“He was her only child: her baby boy..maybe an A-1 student running, hiding, taking cover. The women gather crying tears that fill a million oceans. It doesn’t matter where you’re living. It doesn’t matter.” – Sweet Honey in the Rock, “The Women Gather”
“Whenever you did one of these things to someone overlooked or ignored, that was me – you did it to me.” – Matthew 25:40, The Bible
One thing that is clear when you go to see Pipeline is that you are watching people fighting for their lives. They are fighting against an enemy that is intangible and invisible, but is nevertheless lethal. Something – a “system” – that no one seems to want to take responsibility for. Something – a system – about which everyone wants to claim innocence, ignorance and/or the inability to fix. The actors and production team for this show earn every bit of applause they get for allowing us to see the people in this story, rather than the performers’ personae or the politician’s sound byte.

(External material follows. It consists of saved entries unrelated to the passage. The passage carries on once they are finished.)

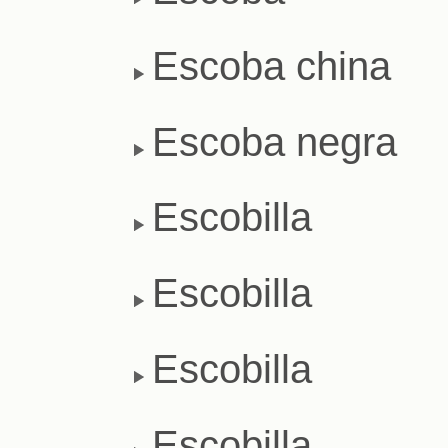
Escoba china
Escoba negra
Escobilla
Escobilla
Escobilla
Escobilla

The main character, Omari, a promising student at an elite private school has pushed – some say slammed – his instructor into a Smartboard. This is his “third strike” with this institution and it’s possible that he will be expelled and have legal charges pressed against him. It is clear that the instructor provoked him – within the context of learning during a discussion of Richard Wright’s “Native Son” – on a racial issue about which the student, as the only Black student in the class, was uncomfortable. The student requested to be excused from being further exposed. The instructor insisted. After not being allowed to leave the room, the student responded by pushing the instructor. The incident was recorded on another student’s cell phone and subsequently posted online. Meanwhile at the public school where Omari’s mother teaches, an instructor witnesses two students in her class fighting, with one slamming the other’s head against the floor. The instructor calls security and after waiting, decides to hit one of the boys with a broom in order to prevent the other student from being severely injured. This teacher may now be subject to being fired.
What are the parameters of this pipeline that this play is exploring? We hear talk in various media about the school-to-prison pipeline. But this play suggests to me that while school – the educational system – is a vital part of the system of control over Black people’s bodies, and it does indeed operate in conjunction with the prison system, it is also only part of that system of control.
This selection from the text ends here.